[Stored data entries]
§ §

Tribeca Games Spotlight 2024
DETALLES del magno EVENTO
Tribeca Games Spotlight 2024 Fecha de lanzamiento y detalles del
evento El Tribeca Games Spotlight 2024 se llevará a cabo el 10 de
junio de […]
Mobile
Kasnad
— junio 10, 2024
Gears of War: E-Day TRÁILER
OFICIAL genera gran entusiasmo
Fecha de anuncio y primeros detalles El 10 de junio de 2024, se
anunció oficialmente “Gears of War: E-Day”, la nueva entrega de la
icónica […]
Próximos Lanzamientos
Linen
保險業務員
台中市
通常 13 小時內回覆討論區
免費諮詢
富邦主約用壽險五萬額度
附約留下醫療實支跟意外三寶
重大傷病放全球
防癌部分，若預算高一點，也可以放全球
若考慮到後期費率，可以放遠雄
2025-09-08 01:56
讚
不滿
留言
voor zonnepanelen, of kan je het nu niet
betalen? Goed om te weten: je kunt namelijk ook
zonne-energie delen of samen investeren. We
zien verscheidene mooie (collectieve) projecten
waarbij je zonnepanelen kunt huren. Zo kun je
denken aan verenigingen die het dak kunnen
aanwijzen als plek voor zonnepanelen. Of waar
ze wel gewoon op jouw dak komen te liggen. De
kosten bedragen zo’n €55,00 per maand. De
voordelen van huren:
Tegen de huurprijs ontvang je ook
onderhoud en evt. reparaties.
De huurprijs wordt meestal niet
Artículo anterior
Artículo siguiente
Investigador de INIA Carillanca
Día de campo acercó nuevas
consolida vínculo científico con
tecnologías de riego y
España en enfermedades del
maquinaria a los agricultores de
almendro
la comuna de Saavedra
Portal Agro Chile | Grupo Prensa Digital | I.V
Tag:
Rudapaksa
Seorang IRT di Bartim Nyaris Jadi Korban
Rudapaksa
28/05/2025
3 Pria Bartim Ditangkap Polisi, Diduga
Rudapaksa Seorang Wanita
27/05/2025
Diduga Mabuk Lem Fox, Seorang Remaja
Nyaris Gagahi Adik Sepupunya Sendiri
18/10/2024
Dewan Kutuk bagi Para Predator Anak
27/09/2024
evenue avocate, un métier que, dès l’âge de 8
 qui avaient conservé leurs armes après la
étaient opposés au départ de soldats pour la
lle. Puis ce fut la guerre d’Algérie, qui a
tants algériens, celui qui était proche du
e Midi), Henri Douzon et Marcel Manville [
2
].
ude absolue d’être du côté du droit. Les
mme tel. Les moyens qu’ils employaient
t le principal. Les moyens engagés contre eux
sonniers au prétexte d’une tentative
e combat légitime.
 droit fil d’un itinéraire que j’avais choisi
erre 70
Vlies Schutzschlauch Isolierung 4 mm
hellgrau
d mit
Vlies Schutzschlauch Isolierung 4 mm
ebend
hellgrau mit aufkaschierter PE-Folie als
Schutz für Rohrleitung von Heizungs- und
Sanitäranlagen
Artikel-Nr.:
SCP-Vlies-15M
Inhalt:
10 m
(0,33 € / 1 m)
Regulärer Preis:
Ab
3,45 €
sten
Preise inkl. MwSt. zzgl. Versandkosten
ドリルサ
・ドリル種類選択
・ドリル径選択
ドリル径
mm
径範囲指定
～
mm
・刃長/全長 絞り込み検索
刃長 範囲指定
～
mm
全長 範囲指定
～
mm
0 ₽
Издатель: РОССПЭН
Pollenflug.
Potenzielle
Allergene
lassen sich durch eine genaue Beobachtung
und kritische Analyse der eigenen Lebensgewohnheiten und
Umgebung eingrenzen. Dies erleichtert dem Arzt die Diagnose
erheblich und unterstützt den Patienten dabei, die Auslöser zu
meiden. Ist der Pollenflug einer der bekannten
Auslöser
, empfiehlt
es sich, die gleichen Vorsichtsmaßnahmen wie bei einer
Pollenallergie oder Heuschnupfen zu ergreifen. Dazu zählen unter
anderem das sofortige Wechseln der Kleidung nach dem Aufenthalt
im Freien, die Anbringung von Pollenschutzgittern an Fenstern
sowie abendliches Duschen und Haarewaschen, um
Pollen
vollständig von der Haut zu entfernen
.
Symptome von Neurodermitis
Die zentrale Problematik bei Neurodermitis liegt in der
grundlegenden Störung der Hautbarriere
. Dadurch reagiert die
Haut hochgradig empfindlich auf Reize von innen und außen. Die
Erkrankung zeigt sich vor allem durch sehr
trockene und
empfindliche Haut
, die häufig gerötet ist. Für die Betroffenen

§ §

● Directions
Return all of the entries exactly as written.

● Written answer
Tribeca Games Spotlight 2024
DETALLES del magno EVENTO
Tribeca Games Spotlight 2024 Fecha de lanzamiento y detalles del
evento El Tribeca Games Spotlight 2024 se llevará a cabo el 10 de
junio de […]
Mobile
Kasnad
— junio 10, 2024
Gears of War: E-Day TRÁILER
OFICIAL genera gran entusiasmo
Fecha de anuncio y primeros detalles El 10 de junio de 2024, se
anunció oficialmente “Gears of War: E-Day”, la nueva entrega de la
icónica […]
Próximos Lanzamientos
Linen
保險業務員
台中市
通常 13 小時內回覆討論區
免費諮詢
富邦主約用壽險五萬額度
附約留下醫療實支跟意外三寶
重大傷病放全球
防癌部分，若預算高一點，也可以放全球
若考慮到後期費率，可以放遠雄
2025-09-08 01:56
讚
不滿
留言
voor zonnepanelen, of kan je het nu niet
betalen? Goed om te weten: je kunt namelijk ook
zonne-energie delen of samen investeren. We
zien verscheidene mooie (collectieve) projecten
waarbij je zonnepanelen kunt huren. Zo kun je
denken aan verenigingen die het dak kunnen
aanwijzen als plek voor zonnepanelen. Of waar
ze wel gewoon op jouw dak komen te liggen. De
kosten bedragen zo’n €55,00 per maand. De
voordelen van huren:
Tegen de huurprijs ontvang je ook
onderhoud en evt. reparaties.
De huurprijs wordt meestal niet
Artículo anterior
Artículo siguiente
Investigador de INIA Carillanca
Día de campo acercó nuevas
consolida vínculo científico con
tecnologías de riego y
España en enfermedades del
maquinaria a los agricultores de
almendro
la comuna de Saavedra
Portal Agro Chile | Grupo Prensa Digital | I.V
Tag:
Rudapaksa
Seorang IRT di Bartim Nyaris Jadi Korban
Rudapaksa
28/05/2025
3 Pria Bartim Ditangkap Polisi, Diduga
Rudapaksa Seorang Wanita
27/05/2025
Diduga Mabuk Lem Fox, Seorang Remaja
Nyaris Gagahi Adik Sepupunya Sendiri
18/10/2024
Dewan Kutuk bagi Para Predator Anak
27/09/2024
evenue avocate, un métier que, dès l’âge de 8
 qui avaient conservé leurs armes après la
étaient opposés au départ de soldats pour la
lle. Puis ce fut la guerre d’Algérie, qui a
tants algériens, celui qui était proche du
e Midi), Henri Douzon et Marcel Manville [
2
].
ude absolue d’être du côté du droit. Les
mme tel. Les moyens qu’ils employaient
t le principal. Les moyens engagés contre eux
sonniers au prétexte d’une tentative
e combat légitime.
 droit fil d’un itinéraire que j’avais choisi
erre 70
Vlies Schutzschlauch Isolierung 4 mm
hellgrau
d mit
Vlies Schutzschlauch Isolierung 4 mm
ebend
hellgrau mit aufkaschierter PE-Folie als
Schutz für Rohrleitung von Heizungs- und
Sanitäranlagen
Artikel-Nr.:
SCP-Vlies-15M
Inhalt:
10 m
(0,33 € / 1 m)
Regulärer Preis:
Ab
3,45 €
sten
Preise inkl. MwSt. zzgl. Versandkosten
ドリルサ
・ドリル種類選択
・ドリル径選択
ドリル径
mm
径範囲指定
～
mm
・刃長/全長 絞り込み検索
刃長 範囲指定
～
mm
全長 範囲指定
～
mm
0 ₽
Издатель: РОССПЭН
Pollenflug.
Potenzielle
Allergene
lassen sich durch eine genaue Beobachtung
und kritische Analyse der eigenen Lebensgewohnheiten und
Umgebung eingrenzen. Dies erleichtert dem Arzt die Diagnose
erheblich und unterstützt den Patienten dabei, die Auslöser zu
meiden. Ist der Pollenflug einer der bekannten
Auslöser
, empfiehlt
es sich, die gleichen Vorsichtsmaßnahmen wie bei einer
Pollenallergie oder Heuschnupfen zu ergreifen. Dazu zählen unter
anderem das sofortige Wechseln der Kleidung nach dem Aufenthalt
im Freien, die Anbringung von Pollenschutzgittern an Fenstern
sowie abendliches Duschen und Haarewaschen, um
Pollen
vollständig von der Haut zu entfernen
.
Symptome von Neurodermitis
Die zentrale Problematik bei Neurodermitis liegt in der
grundlegenden Störung der Hautbarriere
. Dadurch reagiert die
Haut hochgradig empfindlich auf Reize von innen und außen. Die
Erkrankung zeigt sich vor allem durch sehr
trockene und
empfindliche Haut
, die häufig gerötet ist. Für die Betroffenen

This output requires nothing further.